Other symptoms of this disorder include engaging in risky behaviours. Such behaviours include binge eating, having unprotected sex, or dangerous driving that can cause accidents. Behaviours of self harm are also notable symptoms of this illness an example of such behaviour includes becoming highly suicidal. Patients of borderline personality disorder also have challenges controlling their temper. As such, they may cause harm to other people (Gunderson & Links, 2008).
Diagnosis and Treatment of Borderline Personality Disorder
In most cases, there is a tendency to misdiagnose this disorder. However, with careful evaluation of the client, diagnosis of the illness is possible. Professional psychiatrists can detect BPD in a client by looking at the symptoms, which present themselves when a client visits the therapist. The diagnosis of the illness is based on asking the patient about their medical history, as well as the medical history of their family. This way, it is possible to ascertain whether other family members suffered from mental illnesses that may cause BPD. While diagnosing this illness, it is crucial to be aware of co-occurring illnesses, which may be confused with borderline personality disorder (Paris & Chapman, 2008).
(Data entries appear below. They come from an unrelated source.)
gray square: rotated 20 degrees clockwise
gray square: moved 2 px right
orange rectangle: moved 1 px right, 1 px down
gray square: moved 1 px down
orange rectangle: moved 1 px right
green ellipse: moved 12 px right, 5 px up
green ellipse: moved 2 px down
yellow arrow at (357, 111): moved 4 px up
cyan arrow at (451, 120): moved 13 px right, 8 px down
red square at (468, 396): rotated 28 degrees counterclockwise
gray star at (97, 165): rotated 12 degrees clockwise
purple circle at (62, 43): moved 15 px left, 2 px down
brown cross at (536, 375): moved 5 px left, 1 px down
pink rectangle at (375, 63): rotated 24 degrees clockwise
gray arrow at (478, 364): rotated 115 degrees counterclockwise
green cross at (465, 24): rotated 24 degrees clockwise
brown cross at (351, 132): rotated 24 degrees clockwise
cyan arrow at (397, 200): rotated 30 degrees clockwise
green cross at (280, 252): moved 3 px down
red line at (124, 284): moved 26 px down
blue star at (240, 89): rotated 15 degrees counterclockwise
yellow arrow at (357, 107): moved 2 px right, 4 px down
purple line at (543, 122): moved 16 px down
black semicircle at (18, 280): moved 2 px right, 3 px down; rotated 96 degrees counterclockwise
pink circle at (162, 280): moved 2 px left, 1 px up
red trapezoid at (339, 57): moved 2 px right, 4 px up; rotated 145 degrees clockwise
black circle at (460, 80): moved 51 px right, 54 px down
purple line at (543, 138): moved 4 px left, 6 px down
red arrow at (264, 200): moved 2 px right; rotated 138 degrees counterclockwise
The treatment of BPD can be viewed as challenging. However, with the advancement in psychiatry, the treatment of this disorder has become successful. One of the ways that can be used to treat the illness is through psychotherapy. Offering psycho-social counselling to patients of this illness can go a long way in eliminating some of the symptoms. In this regard, the use of cognitive behaviour therapy (CBT) can help to address the illness. This form of therapy can help alter the moods, emotions, and feelings of the patients. The treatment of BPD is also based on medication. Symptoms of aggression and depression in the patients of BPD can be addressed through medications (Paris & Chapman, 2008).
Friedel, R. O. (2004). Borderline personality disorder demystified: An essential guide for understanding and living with BPD. New York: Da Capo Lifelong.
Gunderson, J. G., & Links, P. S. (2008). Borderline personality disorder: A clinical guide. Washington, DC: American Psychiatric Pub.
Krawitz, R., & Jackson, W. (2008). Borderline personality disorder. Oxford: Oxford University Press.
Paris, J., & Chapman, A. (2008). Treatment of Borderline Personality Disorder: A Guide to Evidence-Based Practice. New York: Guilford Publications.